'A slice of bread seems an unimportant thing.....'
March 4, 2010 8:16 AM   Subscribe

 
FATS - Use just enough.

Glad we cleared that up.
posted by The Whelk at 8:18 AM on March 4, 2010 [2 favorites]


I wonder how support for the US presence in Iraq and Afghanistan would hold up if it was accompanied by WW2-style food ration coupons.
posted by Joe Beese at 8:23 AM on March 4, 2010 [8 favorites]


[enters snooty reviewer mode]

Thanks for this.

I actually find it more interesting as a historic document, though, rather than a cookbook; their emphasis is a bit too much on stodgy "meat and two veg" kinds of meal planning. When it comes to actually using-this-as-a-cooking-reference quality, I find How To Cook A Wolf is much better.
posted by EmpressCallipygos at 8:27 AM on March 4, 2010 [1 favorite]
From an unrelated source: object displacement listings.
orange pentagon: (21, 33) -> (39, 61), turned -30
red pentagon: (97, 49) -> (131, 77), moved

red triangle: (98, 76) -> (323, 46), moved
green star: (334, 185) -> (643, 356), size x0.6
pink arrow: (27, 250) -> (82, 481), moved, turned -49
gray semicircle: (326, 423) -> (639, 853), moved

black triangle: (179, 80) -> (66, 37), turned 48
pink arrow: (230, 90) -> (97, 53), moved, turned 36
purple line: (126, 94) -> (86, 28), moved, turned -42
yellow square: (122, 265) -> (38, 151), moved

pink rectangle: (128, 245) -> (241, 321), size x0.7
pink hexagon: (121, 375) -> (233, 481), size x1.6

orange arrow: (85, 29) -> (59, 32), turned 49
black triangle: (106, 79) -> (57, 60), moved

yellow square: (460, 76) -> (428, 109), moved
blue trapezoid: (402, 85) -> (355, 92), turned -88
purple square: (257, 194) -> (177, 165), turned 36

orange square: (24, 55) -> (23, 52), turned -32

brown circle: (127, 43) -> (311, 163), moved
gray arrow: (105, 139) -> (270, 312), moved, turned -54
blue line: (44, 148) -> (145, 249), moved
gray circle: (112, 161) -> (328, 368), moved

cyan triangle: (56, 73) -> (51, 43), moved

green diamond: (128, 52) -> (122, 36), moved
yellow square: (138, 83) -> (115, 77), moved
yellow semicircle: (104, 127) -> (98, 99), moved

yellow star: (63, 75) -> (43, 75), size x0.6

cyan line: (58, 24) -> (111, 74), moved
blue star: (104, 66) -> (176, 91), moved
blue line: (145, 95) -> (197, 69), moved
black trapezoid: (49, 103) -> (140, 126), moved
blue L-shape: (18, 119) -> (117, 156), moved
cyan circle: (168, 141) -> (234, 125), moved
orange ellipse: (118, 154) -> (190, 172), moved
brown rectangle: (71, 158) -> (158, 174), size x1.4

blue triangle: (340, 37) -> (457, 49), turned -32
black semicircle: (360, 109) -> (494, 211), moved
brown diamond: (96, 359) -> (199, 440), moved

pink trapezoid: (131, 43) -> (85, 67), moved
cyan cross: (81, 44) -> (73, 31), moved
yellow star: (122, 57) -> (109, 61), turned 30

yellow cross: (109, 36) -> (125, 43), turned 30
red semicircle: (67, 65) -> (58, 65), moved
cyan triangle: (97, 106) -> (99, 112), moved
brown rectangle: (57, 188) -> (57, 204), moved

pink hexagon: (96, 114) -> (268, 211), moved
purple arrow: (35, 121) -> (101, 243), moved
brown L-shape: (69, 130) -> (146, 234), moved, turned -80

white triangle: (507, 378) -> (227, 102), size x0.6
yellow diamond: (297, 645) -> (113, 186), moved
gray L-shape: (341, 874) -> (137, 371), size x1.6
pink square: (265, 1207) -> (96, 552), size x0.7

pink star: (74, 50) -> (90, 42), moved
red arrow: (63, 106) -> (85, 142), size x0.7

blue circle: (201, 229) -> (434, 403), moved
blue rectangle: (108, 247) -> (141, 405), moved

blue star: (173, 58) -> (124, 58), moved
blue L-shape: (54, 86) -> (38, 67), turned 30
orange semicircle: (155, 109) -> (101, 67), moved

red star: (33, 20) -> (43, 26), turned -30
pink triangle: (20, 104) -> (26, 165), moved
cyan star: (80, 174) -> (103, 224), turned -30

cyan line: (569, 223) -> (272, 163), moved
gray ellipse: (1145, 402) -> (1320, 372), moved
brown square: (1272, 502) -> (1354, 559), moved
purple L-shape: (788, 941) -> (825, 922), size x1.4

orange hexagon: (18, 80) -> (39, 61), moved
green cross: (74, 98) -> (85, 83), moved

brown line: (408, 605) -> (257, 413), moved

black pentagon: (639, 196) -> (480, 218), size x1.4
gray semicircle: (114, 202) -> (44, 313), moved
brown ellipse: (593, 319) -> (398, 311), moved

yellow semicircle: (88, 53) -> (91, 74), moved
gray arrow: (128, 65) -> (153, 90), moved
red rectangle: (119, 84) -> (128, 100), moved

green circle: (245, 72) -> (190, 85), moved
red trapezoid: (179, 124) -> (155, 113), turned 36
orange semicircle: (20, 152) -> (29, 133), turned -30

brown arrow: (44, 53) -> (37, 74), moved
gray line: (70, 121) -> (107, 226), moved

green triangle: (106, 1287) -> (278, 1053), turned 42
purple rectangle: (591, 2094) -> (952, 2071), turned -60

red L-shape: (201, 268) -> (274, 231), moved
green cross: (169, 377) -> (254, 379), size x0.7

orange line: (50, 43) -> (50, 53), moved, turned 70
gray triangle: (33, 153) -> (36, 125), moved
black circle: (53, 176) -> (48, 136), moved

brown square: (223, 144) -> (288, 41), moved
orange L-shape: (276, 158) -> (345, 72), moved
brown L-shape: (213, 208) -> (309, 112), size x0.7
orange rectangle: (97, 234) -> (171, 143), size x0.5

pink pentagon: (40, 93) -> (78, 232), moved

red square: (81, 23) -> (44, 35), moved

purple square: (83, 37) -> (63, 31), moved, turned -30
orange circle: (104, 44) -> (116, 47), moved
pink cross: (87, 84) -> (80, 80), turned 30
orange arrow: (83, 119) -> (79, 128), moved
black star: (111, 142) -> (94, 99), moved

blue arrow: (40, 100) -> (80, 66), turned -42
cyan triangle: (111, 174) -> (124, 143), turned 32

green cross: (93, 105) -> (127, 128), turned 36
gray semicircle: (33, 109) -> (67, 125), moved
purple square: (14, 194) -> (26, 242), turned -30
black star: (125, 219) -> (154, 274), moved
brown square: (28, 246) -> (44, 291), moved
When I was a kid, I did a lot of rabbit hunting with my grandfather. I enjoyed the time in the outdoors and the taste of the beast, but I think he saw it as doing his duty to the nation as well.
posted by Sukiari at 8:30 AM on March 4, 2010


Great post, but PG has a terrible scan of the images. The version is much more clear.
posted by Cat Pie Hurts at 8:32 AM on March 4, 2010


er..The Google Books version is much more clear!
posted by Cat Pie Hurts at 8:33 AM on March 4, 2010


That's a really interesting point, Joe Beese. In both the world wars the North American citizenry was enlisted in the war effort. They knitted socks, and made sheets and bandages for the soldiers, volunteered for the Red Cross, used ration cards for food and gas, planted victory gardens, bought War Bonds, were warned that "loose lips sink ships" and in general tried to save and serve. Starting with Korea, there's been none of that. Manufacturing has changed dramatically since then, so you can argue it's no longer necessary, but it also says something about the populace's interest in and commitment to war. Now, instead, there's a general effort to enlist everyone's help to preserve the environment. I have to admit the environment suits me better as a cause.
posted by orange swan at 8:34 AM on March 4, 2010 [1 favorite]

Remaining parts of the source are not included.